What this task involves
Each line from the one containing "Comenzar nueva busqueda" to the end of the listing below should be repeated exactly, with no other line included.

Provided material
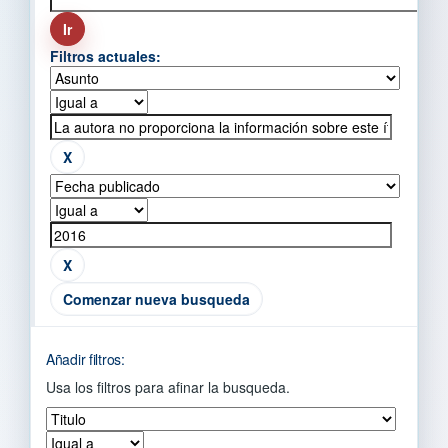
Filtros actuales:
Comenzar nueva busqueda
Añadir filtros:
Usa los filtros para afinar la busqueda.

Result of the task
Comenzar nueva busqueda
Añadir filtros:
Usa los filtros para afinar la busqueda.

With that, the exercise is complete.